■ **Work item**
Work out how many lines in the entries below contain the string "Henlex". Reply with that figure alone.
(Records for this task)
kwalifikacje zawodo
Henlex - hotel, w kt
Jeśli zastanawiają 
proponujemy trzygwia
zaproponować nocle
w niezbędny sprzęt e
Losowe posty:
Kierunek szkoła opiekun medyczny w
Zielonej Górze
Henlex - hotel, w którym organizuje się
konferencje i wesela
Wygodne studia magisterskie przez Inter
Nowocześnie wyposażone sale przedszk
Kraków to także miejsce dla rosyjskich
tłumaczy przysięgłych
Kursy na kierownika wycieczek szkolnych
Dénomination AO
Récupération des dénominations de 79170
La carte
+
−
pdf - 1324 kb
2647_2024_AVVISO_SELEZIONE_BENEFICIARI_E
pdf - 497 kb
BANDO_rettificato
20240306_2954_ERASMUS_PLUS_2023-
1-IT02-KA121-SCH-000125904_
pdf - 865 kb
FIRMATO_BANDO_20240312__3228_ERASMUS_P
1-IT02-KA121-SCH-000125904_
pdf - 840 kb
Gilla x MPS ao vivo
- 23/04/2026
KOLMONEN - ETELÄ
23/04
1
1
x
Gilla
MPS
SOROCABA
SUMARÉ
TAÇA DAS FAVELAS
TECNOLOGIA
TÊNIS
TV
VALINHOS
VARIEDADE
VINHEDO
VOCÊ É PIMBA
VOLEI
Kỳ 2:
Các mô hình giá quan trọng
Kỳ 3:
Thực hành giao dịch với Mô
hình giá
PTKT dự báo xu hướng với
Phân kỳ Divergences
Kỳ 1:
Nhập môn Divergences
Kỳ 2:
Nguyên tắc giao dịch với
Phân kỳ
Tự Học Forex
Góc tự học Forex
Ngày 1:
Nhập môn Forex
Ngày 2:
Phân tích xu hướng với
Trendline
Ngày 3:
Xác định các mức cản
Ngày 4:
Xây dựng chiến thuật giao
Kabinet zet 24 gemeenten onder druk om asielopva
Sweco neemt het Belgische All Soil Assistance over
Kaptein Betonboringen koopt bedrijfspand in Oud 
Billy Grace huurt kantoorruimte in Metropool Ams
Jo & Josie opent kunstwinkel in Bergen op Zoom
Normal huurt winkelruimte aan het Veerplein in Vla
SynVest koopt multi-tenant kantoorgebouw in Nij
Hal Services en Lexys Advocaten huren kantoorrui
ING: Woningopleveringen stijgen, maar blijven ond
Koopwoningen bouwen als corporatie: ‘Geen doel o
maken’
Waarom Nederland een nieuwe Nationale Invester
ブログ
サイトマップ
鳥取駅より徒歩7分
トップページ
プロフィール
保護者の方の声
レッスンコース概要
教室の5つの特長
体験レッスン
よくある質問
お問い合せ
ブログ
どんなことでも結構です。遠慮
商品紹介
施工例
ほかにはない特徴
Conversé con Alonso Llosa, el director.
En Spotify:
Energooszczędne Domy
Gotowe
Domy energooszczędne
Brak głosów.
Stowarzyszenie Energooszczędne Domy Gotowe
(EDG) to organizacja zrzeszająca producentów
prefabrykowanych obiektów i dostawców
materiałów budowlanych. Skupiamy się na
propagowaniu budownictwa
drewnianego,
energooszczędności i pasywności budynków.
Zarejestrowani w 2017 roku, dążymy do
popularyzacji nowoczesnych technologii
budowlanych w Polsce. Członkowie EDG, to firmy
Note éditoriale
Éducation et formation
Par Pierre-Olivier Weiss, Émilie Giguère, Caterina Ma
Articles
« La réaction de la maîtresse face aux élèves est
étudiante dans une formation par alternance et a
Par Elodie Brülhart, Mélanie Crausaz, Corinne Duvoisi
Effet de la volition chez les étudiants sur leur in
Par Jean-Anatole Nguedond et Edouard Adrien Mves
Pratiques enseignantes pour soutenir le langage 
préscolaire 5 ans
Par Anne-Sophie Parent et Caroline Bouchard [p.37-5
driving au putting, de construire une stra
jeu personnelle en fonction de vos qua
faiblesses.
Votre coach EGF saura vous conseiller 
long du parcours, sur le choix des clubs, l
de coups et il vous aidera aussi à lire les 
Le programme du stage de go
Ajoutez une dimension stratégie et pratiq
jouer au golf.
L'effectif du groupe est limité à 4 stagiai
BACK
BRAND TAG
(End Records for this task)
■ **Your response**
2